Bei „She’s Got A Way“, 1971, hatte er bereits seinen gefühligen, schwelgerischen Stil gefunden, sang dazu hübsch lyrisch und jungenhaft. Mit „Piano Man“ (hier die Demo-Version) und dem gleichnamigen Album wurde aus dem schlingernden Cafe-Musiker jener Billy Joel, der die Troubadour-Existenz zum Thema per se machte. Die Anthologie springt hier hurtig über frühe Fassungen von „Miami 2017“ und „Fve Loved These Days“ zu „Everybody Has A Dream“ (1977), „Until The Night“ und „It’s Still Rock’n’Roll To Me“ (1980) -Songs von Platten, die millionenfach verkauft wurden.

Das Ordnungsprinzip von „My Lives“ ist so inkohärent wie verwirrend neben einer Live-Fassung von „Captain Jack“ und Demos von „The Longest Time“

und „Christie Lee“ gibt es „An Innocent Man“, einen Dance-Remix von „Keep The Faith“, die Album-Version von „Modern Woman“ und das unveröffentlichte „Getting Closer“ mit Steve Winwood, verfaßt für „The Bridge“. Joel selbst ist nicht erfreut über diese Sammlung von Skizzen, Liegengebliebenem und Verworfenem.

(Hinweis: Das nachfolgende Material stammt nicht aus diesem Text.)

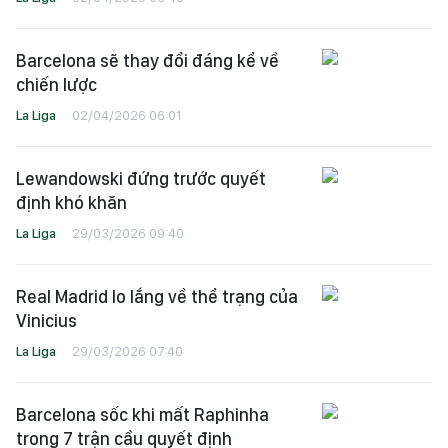
Barcelona sẽ thay đổi đáng kể về
chiến lược
La Liga
02/04/2026 06:01
Lewandowski đứng trước quyết
định khó khăn
La Liga
29/03/2026 09:40
Real Madrid lo lắng về thể trạng của
Vinicius
La Liga
29/03/2026 07:40
Barcelona sốc khi mất Raphinha
trong 7 trận cầu quyết định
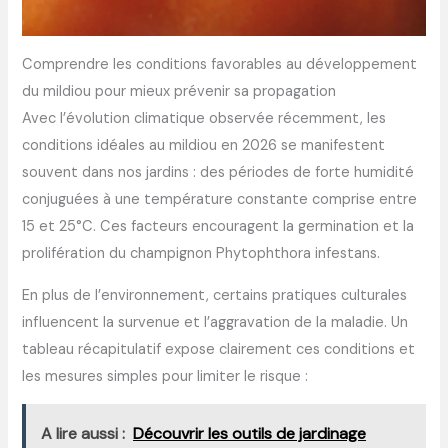
Comprendre les conditions favorables au développement
du mildiou pour mieux prévenir sa propagation
Avec l’évolution climatique observée récemment, les
conditions idéales au mildiou en 2026 se manifestent
souvent dans nos jardins : des périodes de forte humidité
conjuguées à une température constante comprise entre
15 et 25°C. Ces facteurs encouragent la germination et la
prolifération du champignon Phytophthora infestans.
En plus de l’environnement, certains pratiques culturales
influencent la survenue et l’aggravation de la maladie. Un
tableau récapitulatif expose clairement ces conditions et
les mesures simples pour limiter le risque :
A lire aussi :
Découvrir les outils de jardinage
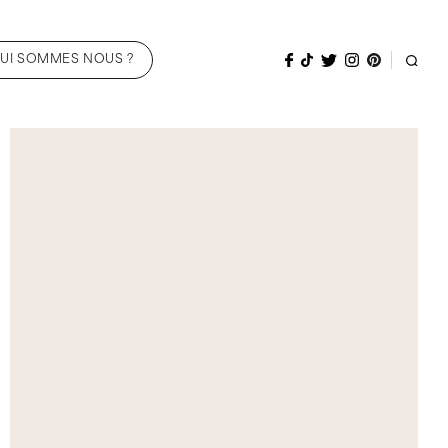
UI SOMMES NOUS ?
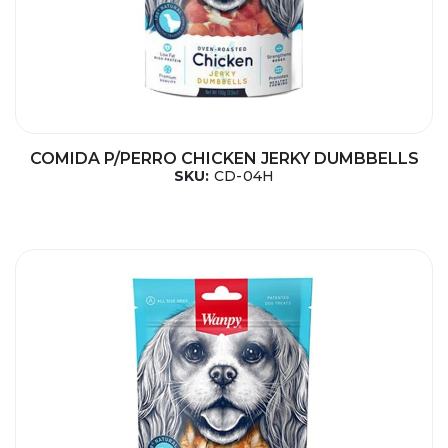
COMIDA P/PERRO CHICKEN JERKY DUMBBELLS
SKU:
CD-04H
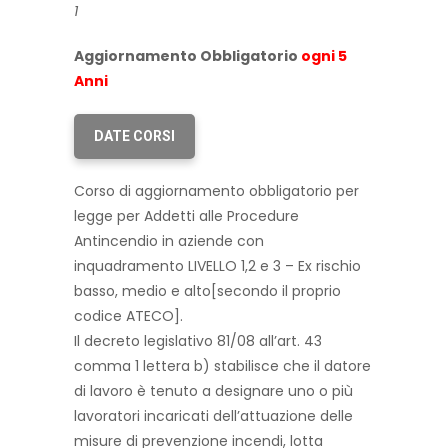
1
Aggiornamento Obbligatorio
ogni 5
Anni
DATE CORSI
Corso di aggiornamento obbligatorio per
legge per Addetti alle Procedure
Antincendio in aziende con
inquadramento LIVELLO 1,2 e 3 – Ex rischio
basso, medio e alto[secondo il proprio
codice ATECO].
Il decreto legislativo 81/08 all’art. 43
comma 1 lettera b) stabilisce che il datore
di lavoro è tenuto a designare uno o più
lavoratori incaricati dell’attuazione delle
misure di prevenzione incendi, lotta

Unglücklich sind Joels Adaptionen von „Heartbreak Hotel“, von Carole King und Duke Ellington, Lennon/McCartney und drei Dylan-Stücken, darunter „Highway 61 Revisted“. Sogar an Leonard Cohens „Light As The Breeze“ versuchte er sich 1995. Schließlich hören wir „Goodnight Saigon“ in der „Vietnam Veterans Version“, „New York State Of Mind“ vom „Tribute To Heroes“, 2001, und einige der Klavierstücke, vornehm „William Joel“ zugeschrieben.

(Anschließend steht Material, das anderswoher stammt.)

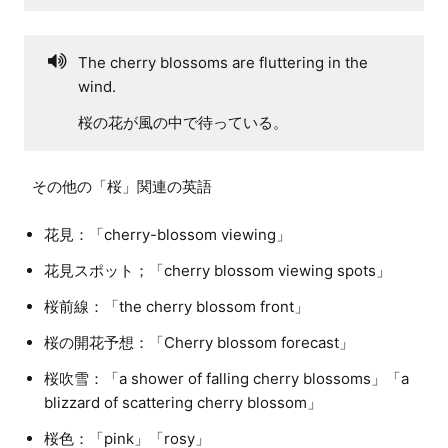
The cherry blossoms are fluttering in the
wind.
桜の花が風の中で待っている。
花見：「cherry-blossom viewing」
花見スポット；「cherry blossom viewing spots」
桜前線：「the cherry blossom front」
桜の開花予想：「Cherry blossom forecast」
桜吹雪：「a shower of falling cherry blossoms」「a
blizzard of scattering cherry blossom」
桜色：「pink」「rosy」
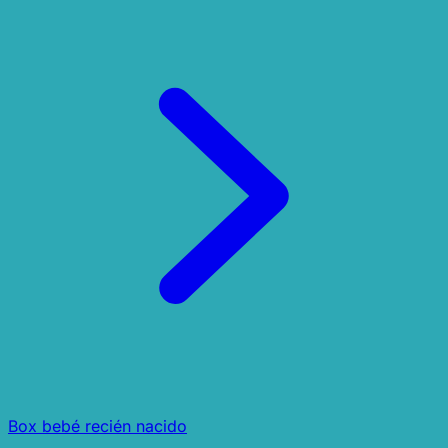
Box bebé recién nacido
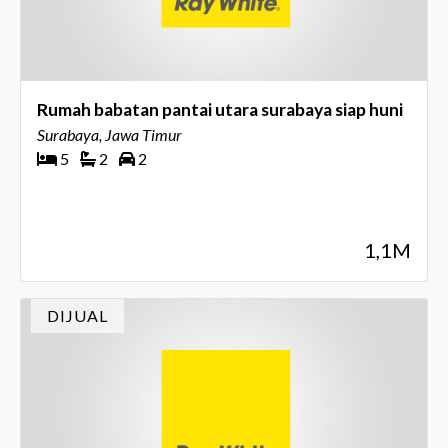
Rumah babatan pantai utara surabaya siap huni
Surabaya, Jawa Timur
5
2
2
1,1M
DIJUAL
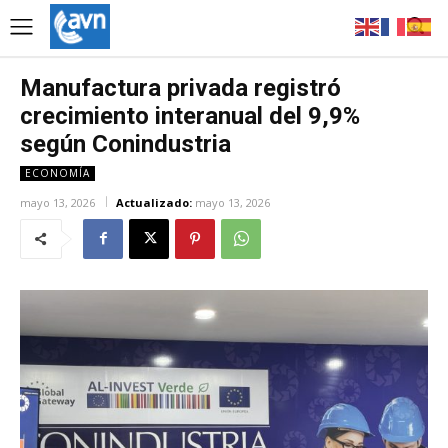
Manufactura privada registró
crecimiento interanual del 9,9%
según Conindustria
ECONOMÍA
mayo 13, 2026
Actualizado:
mayo 13, 2026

Das bei den im Booklet abgebildeten Alben „Piano Man“ wie auch „Streetlife Serenade“ fehlen, nicht aber der volatil zusammengestellte Soundtrack von „Runaway Bride“, erscheint seltsam, hat aber sogar einen Grund: Kein Song wurde unmittelbar diesen beiden Platten entnommen. „Los Angelenos“, um nur ein Beispiel zu nennen, übertrifft indes all die schlockigen, sentimentalen und überfrachteten Cover-Versionen, die hier zu hören sind. Auch die Live-Aufnahmen haben nicht die Schärfe und die Dynamik der „Songs In The Attic“, die Joel bereits 1981 zusammengestellt hatte.

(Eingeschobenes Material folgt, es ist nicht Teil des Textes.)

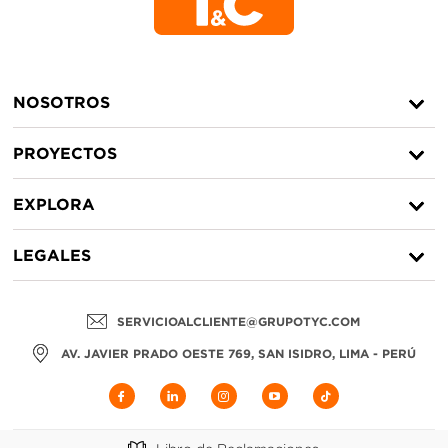
NOSOTROS
PROYECTOS
EXPLORA
LEGALES
SERVICIOALCLIENTE@GRUPOTYC.COM
AV. JAVIER PRADO OESTE 769, SAN ISIDRO, LIMA - PERÚ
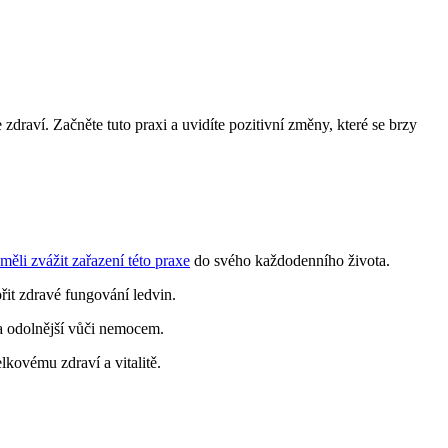
raví. Začněte tuto praxi a uvidíte pozitivní změny, které se brzy
měli zvážit zařazení této praxe
do svého každodenního života.
řit zdravé fungování ledvin.
í a odolnější vůči nemocem.
lkovému zdraví a vitalitě.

Die DVD schließlich enthält ein Konzert von 1993 in der Frankfurter Festhalle. Nach jener Tournee wandte der Künstler sich bekanntlich der Klaviermusik zu. Zuvor aber trat er mit einem Ensemble auf, das mit protziger Wucht die Songs exekutierte, fast Cyborg-mechanisch: „No Man’s Land“, „Pressure“, auch „Allentown“. „We Didn’t Start The Fire“, ,A Hard Day’s Night“. „Goodnight Saigon“ erfahrt eine pathetische Inszenierung mit Road-Crew-Kameraderie im Hintergrund der Bühne, „Leningrad“ verkitscht die späte Liebe Joels zu Rußland. Wie so oft resümiert er die Zeit und parallelisiert alles mit seiner eigenen Existenz – die Rollenprosa in „The Downeaster Alexa“, „AUentown“ und „Goodnight Saigon“ wirkt ja immer auch ein wenig anmaßend, wie ein paternalistischer Zugriff auf fremde Schicksale. Überzeugender sind die Erzählungen von „Captain Jack“, „My Life“, „New York State Of Mind“, „An Innocent Man“, „Tell Her About It“. Zuletzt, bei „The Bridge“ und „River Of Dreams“, sind Joel solche Lieder nicht mehr eingefallen. Wie charmant und zwingend sind „Easy Money“, „Leave A Tender Moment Alone“, „Careless Talk“! Und wie hektisch und bemüht „Modern Woman“ oder „I Go To Extremes“!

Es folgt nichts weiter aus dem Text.